● **PROBLEM DESCRIPTION**:
Print all of the data below exactly as it appears, leaving out every image.

● **MATERIAL FOR THIS EXERCISE**:
━━━━━━━━

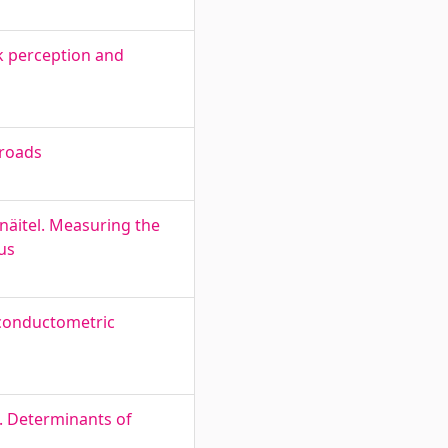
sk perception and
 roads
näitel. Measuring the
us
 conductometric
5. Determinants of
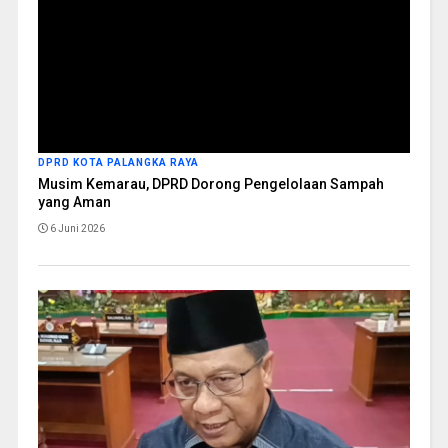
DPRD KOTA PALANGKA RAYA
Musim Kemarau, DPRD Dorong Pengelolaan Sampah
yang Aman
6 Juni 2026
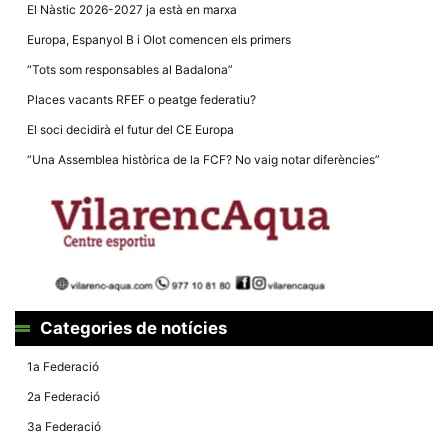
Màrqueting
El Nàstic 2026-2027 ja està en marxa
En compartir
els teus
Europa, Espanyol B i Olot comencen els primers
interessos i
comportament
“Tots som responsables al Badalona”
mentre
navegues pel
Places vacants RFEF o peatge federatiu?
nostre lloc
web
El soci decidirà el futur del CE Europa
incrementes
la possibilitat
“Una Assemblea històrica de la FCF? No vaig notar diferències”
de mirar
només
anuncis,
ofertes i
contingut
personalitzat.
Categories de notícies
1a Federació
2a Federació
3a Federació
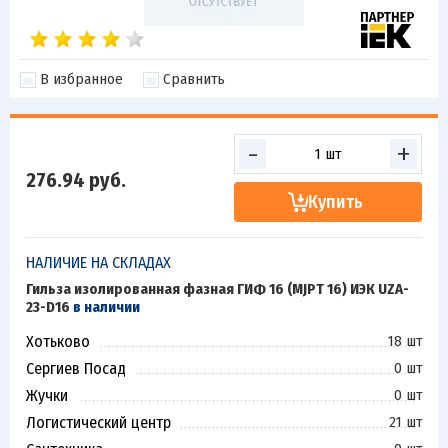
В избранное
Сравнить
-
+
276.94
руб.
Купить
НАЛИЧИЕ НА СКЛАДАХ
Гильза изолированная фазная ГИФ 16 (MJPT 16) ИЭК UZA-
23-D16
в наличии
Хотьково
18 шт
Сергиев Посад
0 шт
Жучки
0 шт
Логистический центр
21 шт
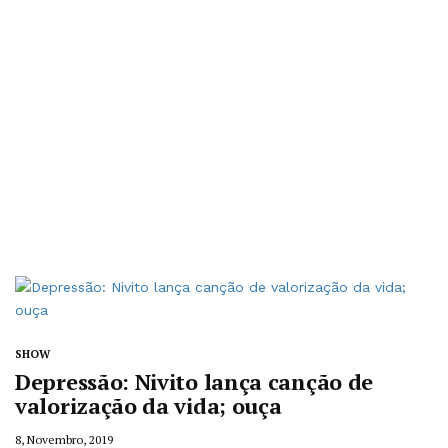
SHOW
Depressão: Nivito lança canção de
valorização da vida; ouça
8, Novembro, 2019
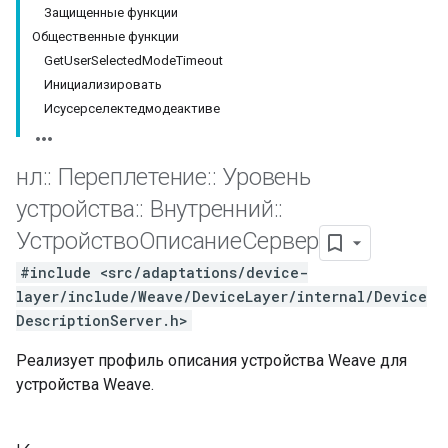
Защищенные функции
Общественные функции
GetUserSelectedModeTimeout
Инициализировать
Исусерселектедмодеактиве
нл
::
Переплетение
::
Уровень
устройства
::
Внутренний
::
УстройствоОписаниеСервер
#include <src/adaptations/device-
layer/include/Weave/DeviceLayer/internal/Device
DescriptionServer.h>
Реализует профиль описания устройства Weave для
устройства Weave.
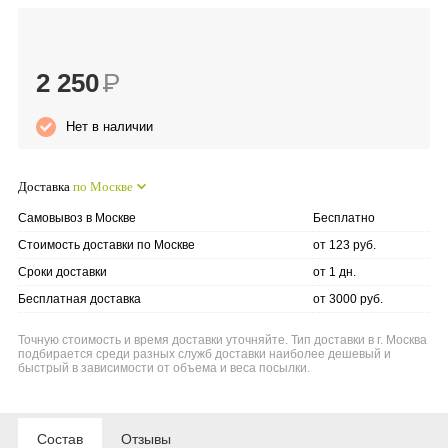
Anny Rey
2 250
Р
Intilia
Нет в наличии
Happy Dew
Enjoy Care
Доставка
по Москве
Самовывоз в Москве
Бесплатно
Green Minds
Стоимость доставки по Москве
от 123 руб.
Сроки доставки
от 1 дн.
Бесплатная доставка
от 3000 руб.
Точную стоимость и время доставки уточняйте. Тип доставки в г. Москва
подбирается среди разных служб доставки наиболее дешевый и
быстрый в зависимости от объема и веса посылки.
Состав
Отзывы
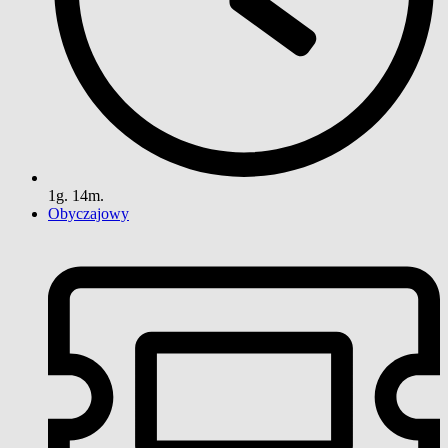
1g. 14m.
Obyczajowy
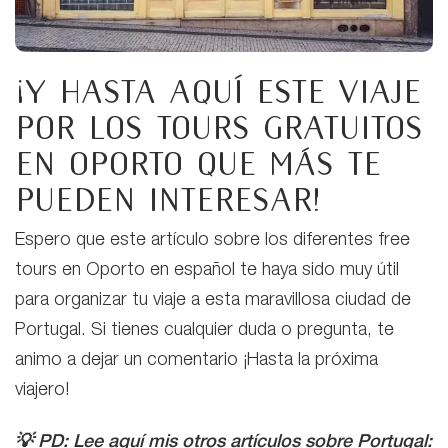
¡Y hasta aquí este viaje
por los tours gratuitos
en Oporto que más te
pueden interesar!
Espero que este artículo sobre los diferentes free
tours en Oporto en español te haya sido muy útil
para organizar tu viaje a esta maravillosa ciudad de
Portugal. Si tienes cualquier duda o pregunta, te
animo a dejar un comentario ¡Hasta la próxima
viajero!
💡 PD: Lee aquí mis otros artículos sobre Portugal:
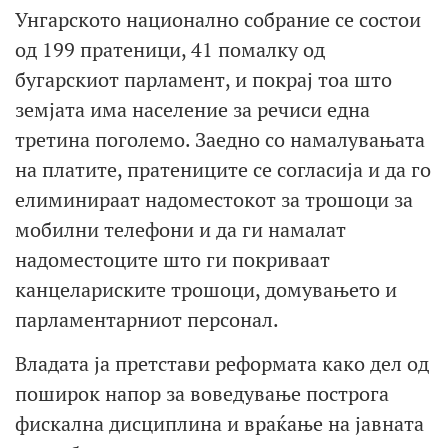
Унгарското национално собрание се состои
од 199 пратеници, 41 помалку од
бугарскиот парламент, и покрај тоа што
земјата има население за речиси една
третина поголемо. Заедно со намалувањата
на платите, пратениците се согласија и да го
елиминираат надоместокот за трошоци за
мобилни телефони и да ги намалат
надоместоците што ги покриваат
канцелариските трошоци, домувањето и
парламентарниот персонал.
Владата ја претстави реформата како дел од
поширок напор за воведување построга
фискална дисциплина и враќање на јавната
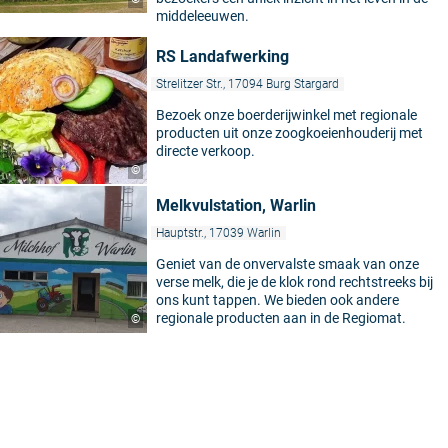
middeleeuwen.
RS Landafwerking
Strelitzer Str., 17094 Burg Stargard
Bezoek onze boerderijwinkel met regionale
producten uit onze zoogkoeienhouderij met
directe verkoop.
©
Melkvulstation, Warlin
Hauptstr., 17039 Warlin
Geniet van de onvervalste smaak van onze
verse melk, die je de klok rond rechtstreeks bij
ons kunt tappen. We bieden ook andere
regionale producten aan in de Regiomat.
©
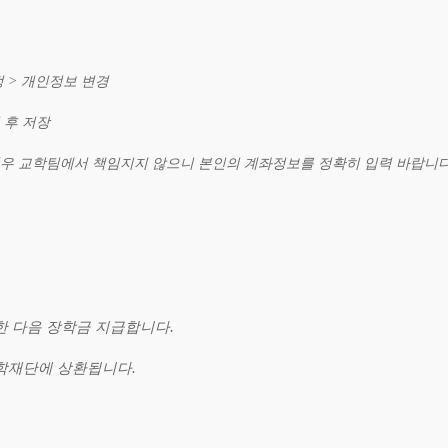
정 > 개인정보 변경
 후 저장
우
교학팀에서
책임지지
않으니
본인의
계좌정보를
정확히
입력
바랍니다
한 다음 장학금 지급합니다.
학재단에 상환됩니다.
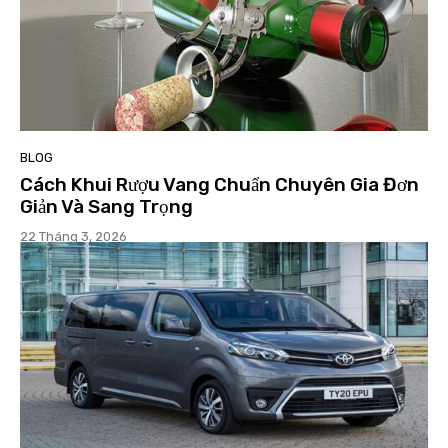
BLOG
Cách Khui Rượu Vang Chuẩn Chuyên Gia Đơn
Giản Và Sang Trọng
22 Tháng 3, 2026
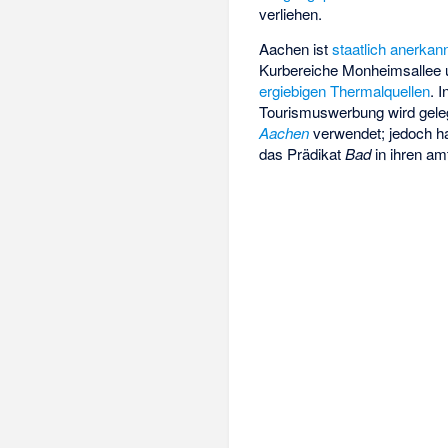
verliehen.
Aachen ist
staatlich anerkan
Kurbereiche Monheimsallee
ergiebigen Thermalquellen
. 
Tourismuswerbung wird gele
Aachen
verwendet; jedoch ha
das Prädikat
Bad
in ihren a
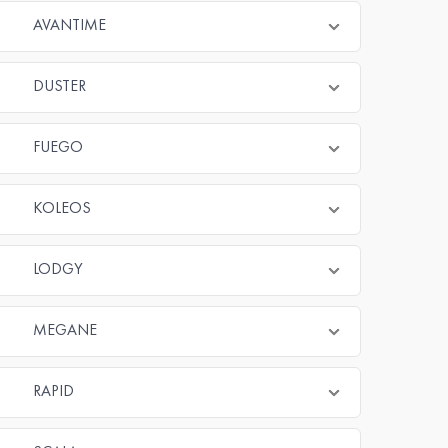
AVANTIME
DUSTER
FUEGO
KOLEOS
LODGY
MEGANE
RAPID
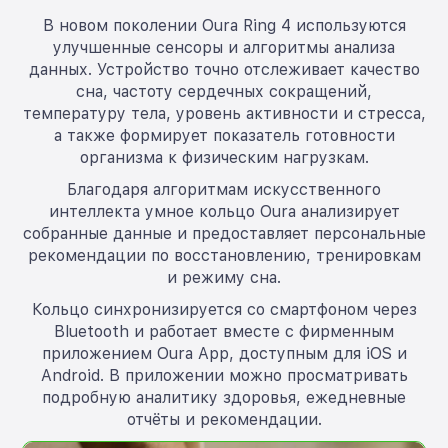
В новом поколении Oura Ring 4 используются
улучшенные сенсоры и алгоритмы анализа
данных. Устройство точно отслеживает качество
сна, частоту сердечных сокращений,
температуру тела, уровень активности и стресса,
а также формирует показатель готовности
организма к физическим нагрузкам.
Благодаря алгоритмам искусственного
интеллекта умное кольцо Oura анализирует
собранные данные и предоставляет персональные
рекомендации по восстановлению, тренировкам
и режиму сна.
Кольцо синхронизируется со смартфоном через
Bluetooth и работает вместе с фирменным
приложением Oura App, доступным для iOS и
Android. В приложении можно просматривать
подробную аналитику здоровья, ежедневные
отчёты и рекомендации.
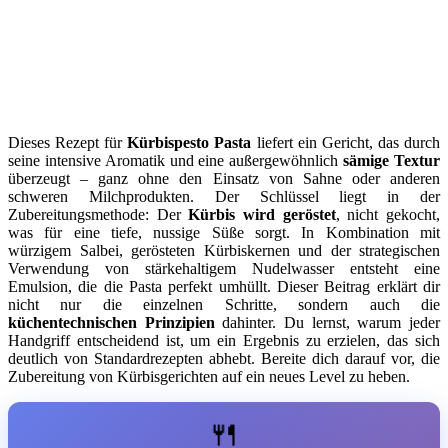
Dieses Rezept für
Kürbispesto Pasta
liefert ein Gericht, das durch
seine intensive Aromatik und eine außergewöhnlich
sämige Textur
überzeugt – ganz ohne den Einsatz von Sahne oder anderen
schweren Milchprodukten. Der Schlüssel liegt in der
Zubereitungsmethode: Der
Kürbis wird geröstet
, nicht gekocht,
was für eine tiefe, nussige Süße sorgt. In Kombination mit
würzigem Salbei, gerösteten Kürbiskernen und der strategischen
Verwendung von stärkehaltigem Nudelwasser entsteht eine
Emulsion, die die Pasta perfekt umhüllt. Dieser Beitrag erklärt dir
nicht nur die einzelnen Schritte, sondern auch die
küchentechnischen Prinzipien
dahinter. Du lernst, warum jeder
Handgriff entscheidend ist, um ein Ergebnis zu erzielen, das sich
deutlich von Standardrezepten abhebt. Bereite dich darauf vor, die
Zubereitung von Kürbisgerichten auf ein neues Level zu heben.
🍴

━━━━━━━━

● **RESPONSE BOX**:
sk perception and
 roads
näitel. Measuring the
us
 conductometric
5. Determinants of
DPRD KOTA PALANGKA RAYA
Musim Kemarau, DPRD Dorong Pengelolaan Sampah
yang Aman
6 Juni 2026
Màrqueting
El Nàstic 2026-2027 ja està en marxa
En compartir
els teus
Europa, Espanyol B i Olot comencen els primers
interessos i
comportament
“Tots som responsables al Badalona”
mentre
navegues pel
Places vacants RFEF o peatge federatiu?
nostre lloc
web
El soci decidirà el futur del CE Europa
incrementes
la possibilitat
“Una Assemblea històrica de la FCF? No vaig notar diferències”
de mirar
només
anuncis,
ofertes i
contingut
personalitzat.
Categories de notícies
1a Federació
2a Federació
3a Federació
В избранное
Сравнить
-
+
276.94
руб.
Купить
НАЛИЧИЕ НА СКЛАДАХ
Гильза изолированная фазная ГИФ 16 (MJPT 16) ИЭК UZA-
23-D16
в наличии
Хотьково
18 шт
Сергиев Посад
0 шт
Жучки
0 шт
Логистический центр
21 шт
SHOW
Depressão: Nivito lança canção de
valorização da vida; ouça
8, Novembro, 2019
Защищенные функции
Общественные функции
GetUserSelectedModeTimeout
Инициализировать
Исусерселектедмодеактиве
нл
::
Переплетение
::
Уровень
устройства
::
Внутренний
::
УстройствоОписаниеСервер
#include <src/adaptations/device-
layer/include/Weave/DeviceLayer/internal/Device
DescriptionServer.h>
Реализует профиль описания устройства Weave для
устройства Weave.
Anny Rey
2 250
Р
Intilia
Нет в наличии
Happy Dew
Enjoy Care
Доставка
по Москве
Самовывоз в Москве
Бесплатно
Green Minds
Стоимость доставки по Москве
от 123 руб.
Сроки доставки
от 1 дн.
Бесплатная доставка
от 3000 руб.
Точную стоимость и время доставки уточняйте. Тип доставки в г. Москва
подбирается среди разных служб доставки наиболее дешевый и
быстрый в зависимости от объема и веса посылки.
Состав
Отзывы
1g. 14m.
Obyczajowy
¡Y hasta aquí este viaje
por los tours gratuitos
en Oporto que más te
pueden interesar!
Espero que este artículo sobre los diferentes free
tours en Oporto en español te haya sido muy útil
para organizar tu viaje a esta maravillosa ciudad de
Portugal. Si tienes cualquier duda o pregunta, te
animo a dejar un comentario ¡Hasta la próxima
viajero!
💡 PD: Lee aquí mis otros artículos sobre Portugal:
Унгарското национално собрание се состои
од 199 пратеници, 41 помалку од
бугарскиот парламент, и покрај тоа што
земјата има население за речиси една
третина поголемо. Заедно со намалувањата
на платите, пратениците се согласија и да го
елиминираат надоместокот за трошоци за
мобилни телефони и да ги намалат
надоместоците што ги покриваат
канцелариските трошоци, домувањето и
парламентарниот персонал.
Владата ја претстави реформата како дел од
поширок напор за воведување построга
фискална дисциплина и враќање на јавната
middeleeuwen.
RS Landafwerking
Strelitzer Str., 17094 Burg Stargard
Bezoek onze boerderijwinkel met regionale
producten uit onze zoogkoeienhouderij met
directe verkoop.
©
Melkvulstation, Warlin
Hauptstr., 17039 Warlin
Geniet van de onvervalste smaak van onze
verse melk, die je de klok rond rechtstreeks bij
ons kunt tappen. We bieden ook andere
regionale producten aan in de Regiomat.
©
정 > 개인정보 변경
 후 저장
우
교학팀에서
책임지지
않으니
본인의
계좌정보를
정확히
입력
바랍니다
한 다음 장학금 지급합니다.
학재단에 상환됩니다.
BLOG
Cách Khui Rượu Vang Chuẩn Chuyên Gia Đơn
Giản Và Sang Trọng
22 Tháng 3, 2026
verliehen.
Aachen ist
staatlich anerkan
Kurbereiche Monheimsallee
ergiebigen Thermalquellen
. 
Tourismuswerbung wird gele
Aachen
verwendet; jedoch ha
das Prädikat
Bad
in ihren a
AVANTIME
DUSTER
FUEGO
KOLEOS
LODGY
MEGANE
RAPID
В новом поколении Oura Ring 4 используются
улучшенные сенсоры и алгоритмы анализа
данных. Устройство точно отслеживает качество
сна, частоту сердечных сокращений,
температуру тела, уровень активности и стресса,
а также формирует показатель готовности
организма к физическим нагрузкам.
Благодаря алгоритмам искусственного
интеллекта умное кольцо Oura анализирует
собранные данные и предоставляет персональные
рекомендации по восстановлению, тренировкам
и режиму сна.
Кольцо синхронизируется со смартфоном через
Bluetooth и работает вместе с фирменным
приложением Oura App, доступным для iOS и
Android. В приложении можно просматривать
подробную аналитику здоровья, ежедневные
отчёты и рекомендации.
Dieses Rezept für
Kürbispesto Pasta
liefert ein Gericht, das durch
seine intensive Aromatik und eine außergewöhnlich
sämige Textur
überzeugt – ganz ohne den Einsatz von Sahne oder anderen
schweren Milchprodukten. Der Schlüssel liegt in der
Zubereitungsmethode: Der
Kürbis wird geröstet
, nicht gekocht,
was für eine tiefe, nussige Süße sorgt. In Kombination mit
würzigem Salbei, gerösteten Kürbiskernen und der strategischen
Verwendung von stärkehaltigem Nudelwasser entsteht eine
Emulsion, die die Pasta perfekt umhüllt. Dieser Beitrag erklärt dir
nicht nur die einzelnen Schritte, sondern auch die
küchentechnischen Prinzipien
dahinter. Du lernst, warum jeder
Handgriff entscheidend ist, um ein Ergebnis zu erzielen, das sich
deutlich von Standardrezepten abhebt. Bereite dich darauf vor, die
Zubereitung von Kürbisgerichten auf ein neues Level zu heben.
🍴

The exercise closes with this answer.